[Stored entries]
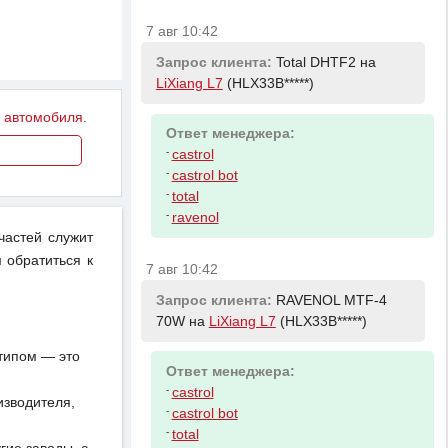
7 авг 10:42
Запрос клиента:
Total DHTF2 на
LiXiang L7
(HLX33B*****)
у автомобиля.
Ответ менеджера:
-
castrol
-
castrol bot
-
total
-
ravenol
частей служит
 обратиться к
7 авг 10:42
Запрос клиента:
RAVENOL MTF-4
70W на
LiXiang L7
(HLX33B*****)
отипом — это
Ответ менеджера:
-
castrol
изводителя,
-
castrol bot
-
total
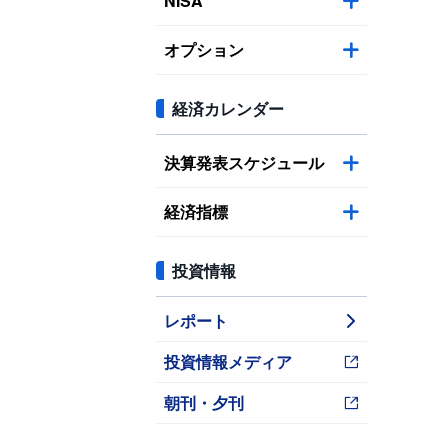
NISA
オプション
経済カレンダー
決算発表スケジュール
経済指標
投資情報
レポート
投資情報メディア
朝刊・夕刊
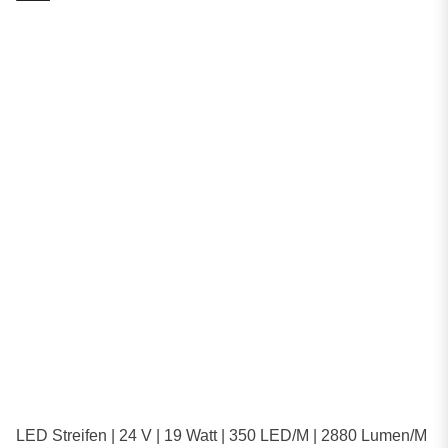
LED Streifen | 24 V | 19 Watt | 350 LED/M | 2880 Lumen/M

▶ _EXERCISE DETAILS_
Every line above should be transcribed word for word; leave the pictures out.

▶ _PROBLEM SOLUTION_
7 авг 10:42
Запрос клиента:
Total DHTF2 на
LiXiang L7
(HLX33B*****)
у автомобиля.
Ответ менеджера:
-
castrol
-
castrol bot
-
total
-
ravenol
частей служит
 обратиться к
7 авг 10:42
Запрос клиента:
RAVENOL MTF-4
70W на
LiXiang L7
(HLX33B*****)
отипом — это
Ответ менеджера:
-
castrol
изводителя,
-
castrol bot
-
total
NISA
オプション
経済カレンダー
決算発表スケジュール
経済指標
投資情報
レポート
投資情報メディア
朝刊・夕刊
LED Streifen | 24 V | 19 Watt | 350 LED/M | 2880 Lumen/M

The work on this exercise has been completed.